No artigo em questão há, além da questão da estrutura do delito, outros problemas envolvendo dogmática penal. Destacam-se: a) ao final do artigo há um paragrafo único com determinação no sentido de que os crimes previstos no incisos, II, III e IX também podem ser punidos na modalidade culposa; b) o artigo faz referências, em determinados momentos, sobre o produto ou serviço estar de acordo com as previsões legais ou, na maioria dos casos, os tipos são abertos.

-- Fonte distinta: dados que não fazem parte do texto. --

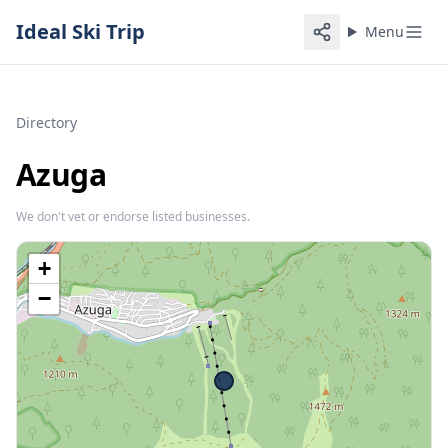
Ideal Ski Trip
Menu
Directory
Azuga
We don't vet or endorse listed businesses.
+
−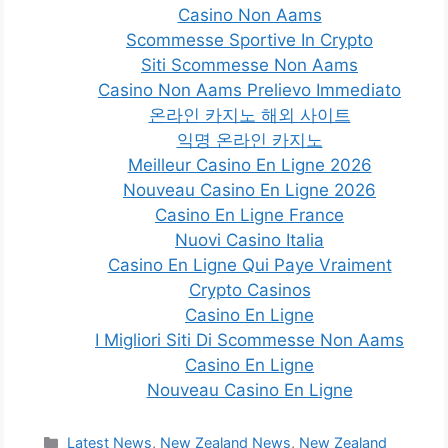
Casino Non Aams
Scommesse Sportive In Crypto
Siti Scommesse Non Aams
Casino Non Aams Prelievo Immediato
온라인 카지노 해외 사이트
익명 온라인 카지노
Meilleur Casino En Ligne 2026
Nouveau Casino En Ligne 2026
Casino En Ligne France
Nuovi Casino Italia
Casino En Ligne Qui Paye Vraiment
Crypto Casinos
Casino En Ligne
I Migliori Siti Di Scommesse Non Aams
Casino En Ligne
Nouveau Casino En Ligne
Categories
Latest News
,
New Zealand News
,
New Zealand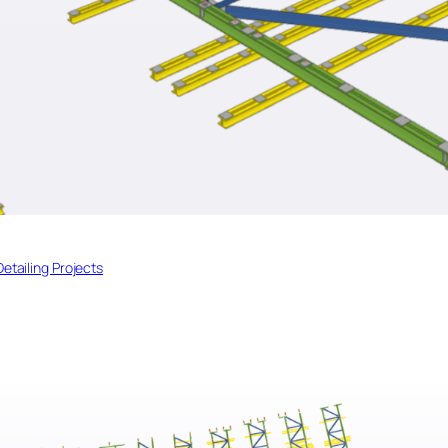
Detailing Projects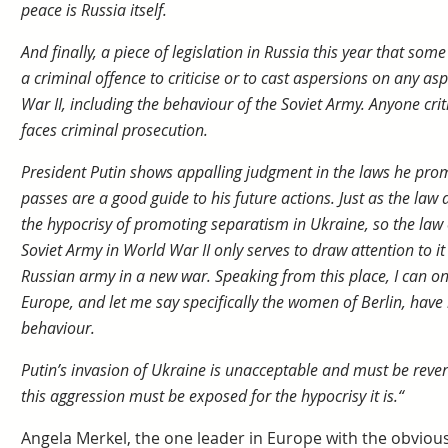
peace is Russia itself.
And finally, a piece of legislation in Russia this year that s
a criminal offence to criticise or to cast aspersions on any a
War II, including the behaviour of the Soviet Army. Anyone crit
faces criminal prosecution.
President Putin shows appalling judgment in the laws he prom
passes are a good guide to his future actions. Just as the law
the hypocrisy of promoting separatism in Ukraine, so the law o
Soviet Army in World War II only serves to draw attention to it
Russian army in a new war. Speaking from this place, I can on
Europe, and let me say specifically the women of Berlin, have
behaviour.
Putin’s invasion of Ukraine is unacceptable and must be rever
this aggression must be exposed for the hypocrisy it is.“
Angela Merkel, the one leader in Europe with the obvious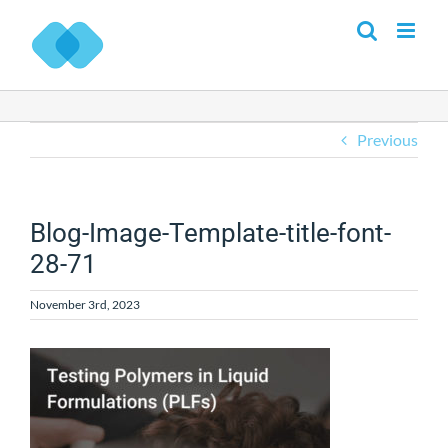
Skip
to
content
Previous
Blog-Image-Template-title-font-
28-71
November 3rd, 2023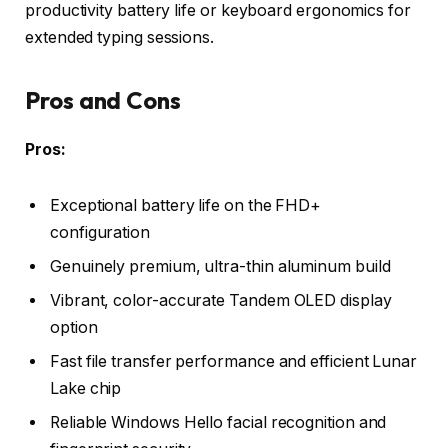
productivity battery life or keyboard ergonomics for
extended typing sessions.
Pros and Cons
Pros:
Exceptional battery life on the FHD+
configuration
Genuinely premium, ultra-thin aluminum build
Vibrant, color-accurate Tandem OLED display
option
Fast file transfer performance and efficient Lunar
Lake chip
Reliable Windows Hello facial recognition and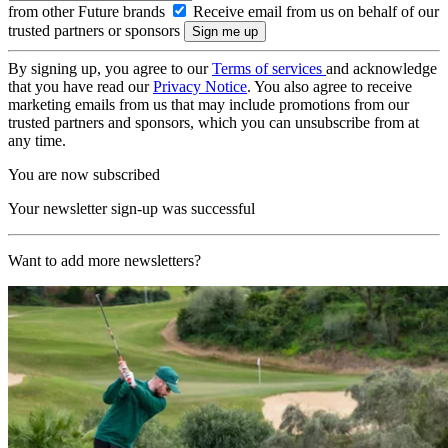
from other Future brands
Receive email from us on behalf of our
trusted partners or sponsors
By signing up, you agree to our
Terms of services
and acknowledge
that you have read our
Privacy Notice
. You also agree to receive
marketing emails from us that may include promotions from our
trusted partners and sponsors, which you can unsubscribe from at
any time.
You are now subscribed
Your newsletter sign-up was successful
Want to add more newsletters?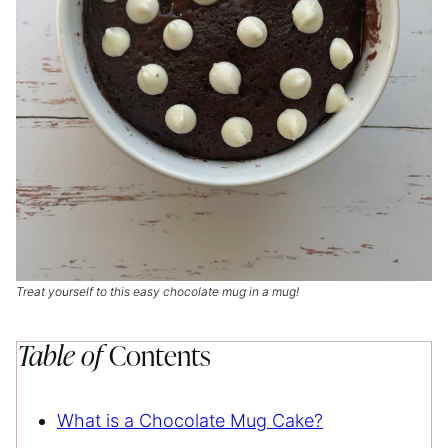
Treat yourself to this easy chocolate mug in a mug!
Table of
Contents
What is a Chocolate Mug Cake?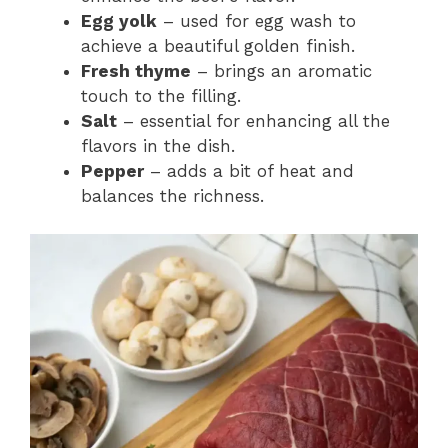
Egg yolk
– used for egg wash to
achieve a beautiful golden finish.
Fresh thyme
– brings an aromatic
touch to the filling.
Salt
– essential for enhancing all the
flavors in the dish.
Pepper
– adds a bit of heat and
balances the richness.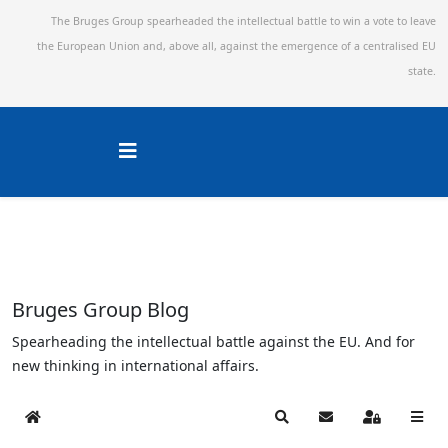
The Bruges Group spearheaded the intellectual battle to win a vote to leave
the European Union and,
above all, against the emergence of a centralised EU
state.
Bruges Group Blog
Spearheading the intellectual battle against the EU. And for
new thinking in international affairs.
Home
Search
Subscribe to blog
Sign In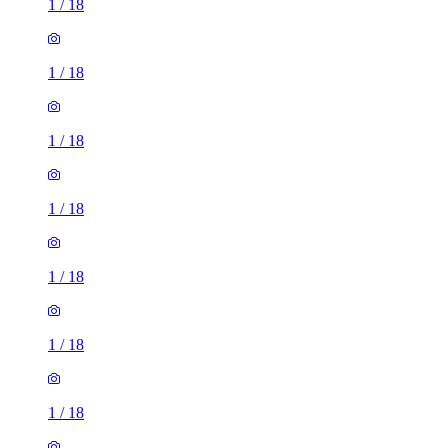
1
/
18
1
/
18
1
/
18
1
/
18
1
/
18
1
/
18
1
/
18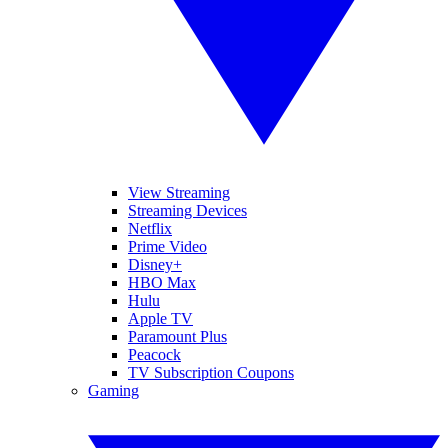
View Streaming
Streaming Devices
Netflix
Prime Video
Disney+
HBO Max
Hulu
Apple TV
Paramount Plus
Peacock
TV Subscription Coupons
Gaming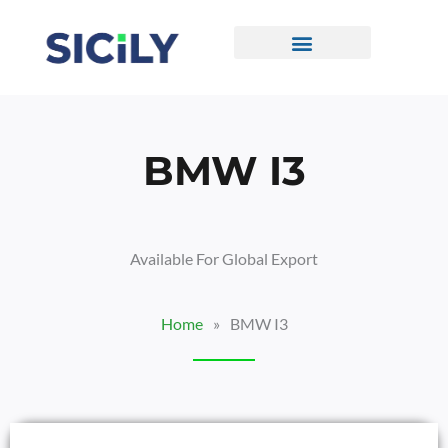
Skip
To
Content
CONTACT US
BMW I3
Available For Global Export
Home
»
BMW I3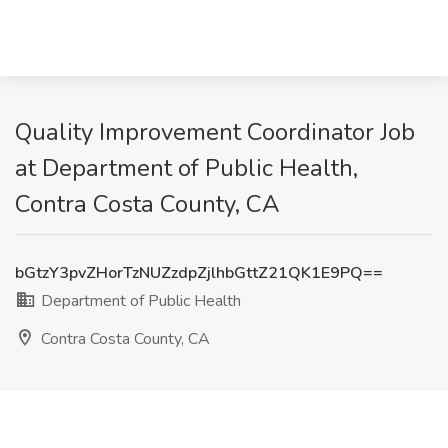
Quality Improvement Coordinator Job
at Department of Public Health,
Contra Costa County, CA
bGtzY3pvZHorTzNUZzdpZjlhbGttZ21QK1E9PQ==
Department of Public Health
Contra Costa County, CA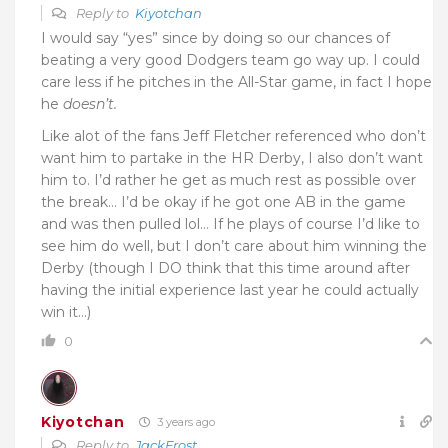
Reply to
Kiyotchan
I would say “yes” since by doing so our chances of
beating a very good Dodgers team go way up. I could
care less if he pitches in the All-Star game, in fact I hope
he
doesn’t.
Like alot of the fans Jeff Fletcher referenced who don’t
want him to partake in the HR Derby, I also don’t want
him to. I’d rather he get as much rest as possible over
the break… I’d be okay if he got one AB in the game
and was then pulled lol… If he plays of course I’d like to
see him do well, but I don’t care about him winning the
Derby (though I DO think that this time around after
having the initial experience last year he could actually
win it…)
0
Kiyotchan
3 years ago
Reply to
JackFrost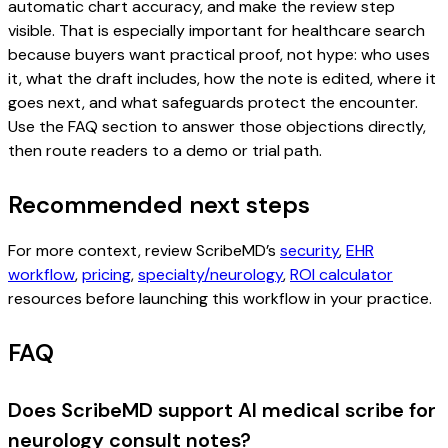
automatic chart accuracy, and make the review step
visible. That is especially important for healthcare search
because buyers want practical proof, not hype: who uses
it, what the draft includes, how the note is edited, where it
goes next, and what safeguards protect the encounter.
Use the FAQ section to answer those objections directly,
then route readers to a demo or trial path.
Recommended next steps
For more context, review ScribeMD’s
security
,
EHR
workflow
,
pricing
,
specialty/neurology
,
ROI calculator
resources before launching this workflow in your practice.
FAQ
Does ScribeMD support AI medical scribe for
neurology consult notes?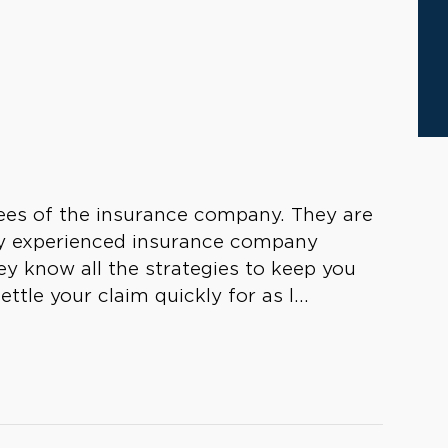
yees of the insurance company. They are
 by experienced insurance company
y know all the strategies to keep you
ttle your claim quickly for as l...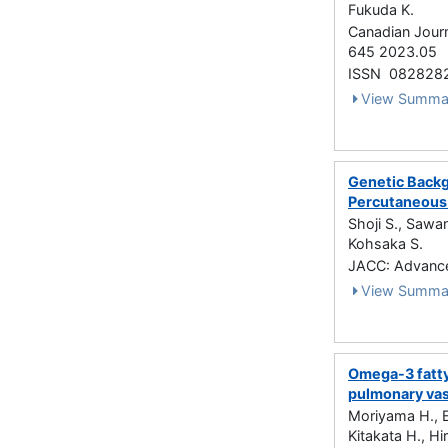
Fukuda K.
Canadian Journ
645 2023.05
ISSN 082828
View Summa
Genetic Backg
Percutaneous 
Shoji S., Sawan
Kohsaka S.
JACC: Advance
View Summa
Omega-3 fatty
pulmonary vas
Moriyama H., E
Kitakata H., Hi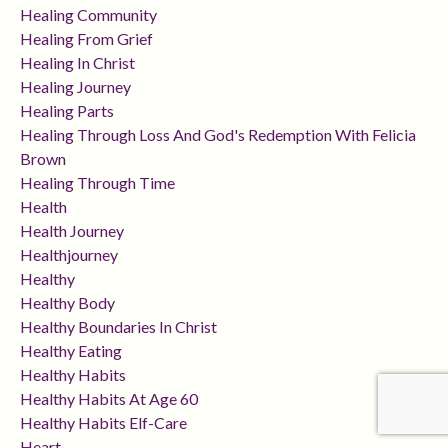
Healing Community
Healing From Grief
Healing In Christ
Healing Journey
Healing Parts
Healing Through Loss And God's Redemption With Felicia
Brown
Healing Through Time
Health
Health Journey
Healthjourney
Healthy
Healthy Body
Healthy Boundaries In Christ
Healthy Eating
Healthy Habits
Healthy Habits At Age 60
Healthy Habits Elf-Care
Heart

Isto gera um problema, bastante discutido na dogmática penal, no que toca às leis penais em branco.

Contudo, em que pese todos os problemas levantados, a questão fundamental deste artigo será, exclusivamente, a legitimidade dos crimes de perigo abstrato, em especial dentro da tutela do consumidor.

Sobre o crime de perigo abstrato há discussões sobre a inconstitucionalidade da estrutura típica por falta de ofensa – dano ou perigo de dano – ao bem jurídico obejto de proteção.[iii] Contudo, ressalta-se desde já que a questão da inconstitucionalidade do crime de perigo abstrato já foi objeto de discussão pela Corte Constitucional Brasileira e esta entendeu pela constitucionalidade desta estrutura típica.[iv] Chama-se atenção, ainda, que esse entendimento não é só do Supremo Tribunal Federal brasileiro. Em Portugal o Tribunal Constitucional entendeu da mesma maneira, quando julgou uma arguição de inconstitucionalidade do crime de perigo abstrato.[v]

Assim, pelo que se verifica no primeiro grupo de críticas à legitimidade do crime de perigo abstrato a questão também  fundamental é aquela  que se refere ao bem jurídico, tomando-se como referência concretizada o fato de o bem jurídicoser fundamental a todo o Direito Penal, haja vista que é ele que lhe dá legitimidade desde as ideias iluministas.[vi] Por este motivo, em todo momento que se falar em legitimidade do poder punitivo é necessário pensar e analisar a Teoria do Bem Jurídico.

Com o desenvolvimento do princípio da ofensividade diretamente relacionado às questões de legitimidade do poder punitivo, a Teoria do Bem Jurídico se tornou o núcleo fundamental para uma pretensão de limitação do Direito Penal. Isso porque, com a necessidade de ofensa a bens jurídicos criam-se limites mais concretos à criminalização de condutas. Contudo, na história recente a preocupação de restrição de criação de novos tipos penais teria sido invertido, tendo, agora, como ponto de maior relevância a criminalização de novas condutas, estas consideradas apenas perigosas. Para confirmar isso, basta dar uma rápida passada de olhos nas legislações das últimas três décadas. Em tal período tem sido produzidas muitas leis criminalizando condutas antes permitidas. Contudo, a  questão mais relevante atinente a estes tipos penais atuais é a sua estrutura delitiva. Grande parte deles é crime de perigo abstrato, o que propicia diversas críticas, essencialmente no que toca à Teoria do Bem Jurídico. Por isso, é importante analisar os discursos atuais da legitimidade do Direito Penal pela proteção de bens jurídicos.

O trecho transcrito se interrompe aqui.